Saved data entries:
== Segment start ==
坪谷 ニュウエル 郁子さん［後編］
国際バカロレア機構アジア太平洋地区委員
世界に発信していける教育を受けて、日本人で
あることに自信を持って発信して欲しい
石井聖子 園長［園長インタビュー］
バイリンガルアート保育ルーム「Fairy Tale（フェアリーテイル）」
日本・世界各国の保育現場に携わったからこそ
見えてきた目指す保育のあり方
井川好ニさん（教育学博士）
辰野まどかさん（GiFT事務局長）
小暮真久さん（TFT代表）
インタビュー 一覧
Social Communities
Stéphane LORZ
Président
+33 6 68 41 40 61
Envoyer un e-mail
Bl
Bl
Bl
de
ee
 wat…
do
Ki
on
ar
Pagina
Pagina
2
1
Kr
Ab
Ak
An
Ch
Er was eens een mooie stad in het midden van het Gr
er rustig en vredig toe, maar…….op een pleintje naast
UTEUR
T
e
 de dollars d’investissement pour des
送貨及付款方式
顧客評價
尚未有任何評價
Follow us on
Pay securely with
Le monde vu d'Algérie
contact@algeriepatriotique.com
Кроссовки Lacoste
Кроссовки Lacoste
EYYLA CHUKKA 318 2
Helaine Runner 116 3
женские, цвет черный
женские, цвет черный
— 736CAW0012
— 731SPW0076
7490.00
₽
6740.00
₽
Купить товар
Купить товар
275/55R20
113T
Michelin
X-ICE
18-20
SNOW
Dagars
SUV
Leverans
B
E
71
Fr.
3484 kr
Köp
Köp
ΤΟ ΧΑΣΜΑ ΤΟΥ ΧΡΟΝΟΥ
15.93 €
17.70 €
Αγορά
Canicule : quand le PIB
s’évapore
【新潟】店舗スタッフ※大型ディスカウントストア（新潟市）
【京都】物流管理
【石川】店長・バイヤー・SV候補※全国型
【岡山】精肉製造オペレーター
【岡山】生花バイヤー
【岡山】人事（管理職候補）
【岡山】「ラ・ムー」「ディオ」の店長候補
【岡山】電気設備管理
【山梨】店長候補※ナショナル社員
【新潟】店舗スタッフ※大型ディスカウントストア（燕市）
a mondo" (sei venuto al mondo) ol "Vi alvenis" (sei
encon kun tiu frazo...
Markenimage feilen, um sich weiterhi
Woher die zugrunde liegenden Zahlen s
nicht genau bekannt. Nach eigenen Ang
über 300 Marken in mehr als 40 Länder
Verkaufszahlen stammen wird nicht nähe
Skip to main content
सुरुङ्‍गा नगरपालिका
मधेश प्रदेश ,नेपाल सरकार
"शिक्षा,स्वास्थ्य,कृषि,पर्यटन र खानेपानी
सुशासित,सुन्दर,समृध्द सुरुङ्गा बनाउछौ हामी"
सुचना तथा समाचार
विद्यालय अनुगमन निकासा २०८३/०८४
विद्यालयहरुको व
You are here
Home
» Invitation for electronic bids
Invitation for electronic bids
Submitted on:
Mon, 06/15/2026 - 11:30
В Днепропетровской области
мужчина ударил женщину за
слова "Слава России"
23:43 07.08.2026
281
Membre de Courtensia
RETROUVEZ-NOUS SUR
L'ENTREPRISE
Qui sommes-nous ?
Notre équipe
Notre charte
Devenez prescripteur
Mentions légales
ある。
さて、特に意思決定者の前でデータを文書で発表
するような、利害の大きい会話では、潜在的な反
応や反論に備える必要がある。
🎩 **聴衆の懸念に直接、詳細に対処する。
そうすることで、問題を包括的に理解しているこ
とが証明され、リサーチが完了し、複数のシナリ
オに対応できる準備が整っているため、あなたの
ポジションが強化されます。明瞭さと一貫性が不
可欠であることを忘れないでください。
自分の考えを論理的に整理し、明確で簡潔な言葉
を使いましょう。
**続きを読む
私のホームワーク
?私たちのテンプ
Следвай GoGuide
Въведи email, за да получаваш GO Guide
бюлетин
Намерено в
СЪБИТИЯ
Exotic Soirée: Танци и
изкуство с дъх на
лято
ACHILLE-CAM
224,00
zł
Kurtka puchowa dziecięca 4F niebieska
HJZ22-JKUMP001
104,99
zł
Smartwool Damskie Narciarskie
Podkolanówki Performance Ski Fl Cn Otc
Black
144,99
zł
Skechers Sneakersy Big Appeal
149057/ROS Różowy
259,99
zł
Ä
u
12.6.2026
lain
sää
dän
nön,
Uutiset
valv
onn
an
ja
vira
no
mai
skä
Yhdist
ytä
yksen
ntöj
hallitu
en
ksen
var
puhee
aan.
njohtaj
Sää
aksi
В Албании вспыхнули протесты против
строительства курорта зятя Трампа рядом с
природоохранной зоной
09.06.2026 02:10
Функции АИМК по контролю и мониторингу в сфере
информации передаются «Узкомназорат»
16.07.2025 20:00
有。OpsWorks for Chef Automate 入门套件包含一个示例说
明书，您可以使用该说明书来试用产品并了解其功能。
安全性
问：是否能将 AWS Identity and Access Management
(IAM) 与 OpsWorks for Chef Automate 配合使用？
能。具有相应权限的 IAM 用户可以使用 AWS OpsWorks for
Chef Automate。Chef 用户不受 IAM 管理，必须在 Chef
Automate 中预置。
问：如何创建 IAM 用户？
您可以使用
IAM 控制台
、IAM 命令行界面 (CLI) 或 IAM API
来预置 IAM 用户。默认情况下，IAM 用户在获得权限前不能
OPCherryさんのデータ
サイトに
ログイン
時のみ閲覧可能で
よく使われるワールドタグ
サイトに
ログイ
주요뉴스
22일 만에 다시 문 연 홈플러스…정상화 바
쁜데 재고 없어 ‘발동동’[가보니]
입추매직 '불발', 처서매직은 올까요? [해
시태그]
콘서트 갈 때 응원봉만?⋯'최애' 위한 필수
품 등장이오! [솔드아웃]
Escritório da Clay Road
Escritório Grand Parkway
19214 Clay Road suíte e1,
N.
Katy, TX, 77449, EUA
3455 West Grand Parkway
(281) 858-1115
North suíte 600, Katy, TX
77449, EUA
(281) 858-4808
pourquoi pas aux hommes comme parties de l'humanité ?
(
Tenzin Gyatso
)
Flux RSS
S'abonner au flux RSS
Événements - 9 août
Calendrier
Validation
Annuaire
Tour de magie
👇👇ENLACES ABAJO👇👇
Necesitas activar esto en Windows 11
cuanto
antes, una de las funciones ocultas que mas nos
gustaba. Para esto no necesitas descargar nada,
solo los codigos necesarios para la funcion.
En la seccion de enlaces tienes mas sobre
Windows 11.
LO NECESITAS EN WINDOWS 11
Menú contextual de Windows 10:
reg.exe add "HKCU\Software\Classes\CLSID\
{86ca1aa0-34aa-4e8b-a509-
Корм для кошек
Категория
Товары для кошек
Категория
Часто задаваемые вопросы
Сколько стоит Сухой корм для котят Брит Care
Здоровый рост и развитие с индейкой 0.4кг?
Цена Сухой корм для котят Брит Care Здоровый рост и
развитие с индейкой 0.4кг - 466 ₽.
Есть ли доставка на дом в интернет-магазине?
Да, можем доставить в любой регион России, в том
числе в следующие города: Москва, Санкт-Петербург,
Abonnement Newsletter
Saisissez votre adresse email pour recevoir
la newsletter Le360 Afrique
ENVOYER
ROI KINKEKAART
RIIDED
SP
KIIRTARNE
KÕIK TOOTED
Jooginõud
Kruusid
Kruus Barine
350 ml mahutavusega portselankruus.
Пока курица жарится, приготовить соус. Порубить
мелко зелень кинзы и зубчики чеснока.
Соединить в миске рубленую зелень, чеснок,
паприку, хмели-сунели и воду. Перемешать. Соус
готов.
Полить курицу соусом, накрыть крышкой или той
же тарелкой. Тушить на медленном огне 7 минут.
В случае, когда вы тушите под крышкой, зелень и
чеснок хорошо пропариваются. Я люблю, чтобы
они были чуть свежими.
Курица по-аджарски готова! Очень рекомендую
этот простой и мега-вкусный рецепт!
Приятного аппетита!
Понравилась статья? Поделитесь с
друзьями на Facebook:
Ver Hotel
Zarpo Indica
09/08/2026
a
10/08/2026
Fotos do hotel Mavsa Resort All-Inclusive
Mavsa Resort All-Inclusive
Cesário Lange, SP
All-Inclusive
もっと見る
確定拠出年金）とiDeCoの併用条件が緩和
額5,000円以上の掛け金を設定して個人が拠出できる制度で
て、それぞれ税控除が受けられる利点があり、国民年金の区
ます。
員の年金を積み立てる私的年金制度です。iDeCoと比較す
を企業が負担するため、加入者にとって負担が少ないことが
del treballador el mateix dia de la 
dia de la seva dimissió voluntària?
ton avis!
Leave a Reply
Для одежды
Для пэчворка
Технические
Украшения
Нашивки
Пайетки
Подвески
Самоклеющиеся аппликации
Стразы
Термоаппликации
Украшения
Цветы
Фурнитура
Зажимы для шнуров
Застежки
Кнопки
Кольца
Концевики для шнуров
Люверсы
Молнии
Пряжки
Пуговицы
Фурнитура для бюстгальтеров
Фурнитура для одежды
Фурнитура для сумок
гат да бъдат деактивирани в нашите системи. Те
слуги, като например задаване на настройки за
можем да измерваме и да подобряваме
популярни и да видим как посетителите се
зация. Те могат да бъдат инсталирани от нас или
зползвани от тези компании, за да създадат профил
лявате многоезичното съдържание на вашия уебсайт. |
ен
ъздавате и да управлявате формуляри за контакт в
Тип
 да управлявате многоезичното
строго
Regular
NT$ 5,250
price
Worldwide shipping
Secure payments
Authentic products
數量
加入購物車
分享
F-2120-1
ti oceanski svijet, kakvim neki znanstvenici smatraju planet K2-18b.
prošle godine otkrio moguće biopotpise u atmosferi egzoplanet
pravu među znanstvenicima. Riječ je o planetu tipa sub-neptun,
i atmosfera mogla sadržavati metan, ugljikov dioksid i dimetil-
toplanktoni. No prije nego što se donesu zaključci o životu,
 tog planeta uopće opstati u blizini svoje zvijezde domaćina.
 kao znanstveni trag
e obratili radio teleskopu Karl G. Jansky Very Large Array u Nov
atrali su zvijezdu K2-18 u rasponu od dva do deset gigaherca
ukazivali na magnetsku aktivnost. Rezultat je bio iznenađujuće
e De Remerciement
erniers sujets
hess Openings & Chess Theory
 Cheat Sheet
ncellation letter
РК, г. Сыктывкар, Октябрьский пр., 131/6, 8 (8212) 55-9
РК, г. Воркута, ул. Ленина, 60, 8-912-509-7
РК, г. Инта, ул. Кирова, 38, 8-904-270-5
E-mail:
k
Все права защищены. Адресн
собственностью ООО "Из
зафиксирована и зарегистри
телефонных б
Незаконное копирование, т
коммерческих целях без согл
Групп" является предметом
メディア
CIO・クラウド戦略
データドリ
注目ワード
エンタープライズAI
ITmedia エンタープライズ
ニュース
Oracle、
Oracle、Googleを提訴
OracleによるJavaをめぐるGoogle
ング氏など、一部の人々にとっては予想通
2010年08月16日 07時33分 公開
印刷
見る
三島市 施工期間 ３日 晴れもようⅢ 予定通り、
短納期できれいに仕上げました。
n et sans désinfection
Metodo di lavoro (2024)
== Segment end ==
What the exercise asks: Reproduce every line from the entries that holds the word "Фурнитура".

Solution for this exercise:
Фурнитура
Фурнитура для бюстгальтеров
Фурнитура для одежды
Фурнитура для сумок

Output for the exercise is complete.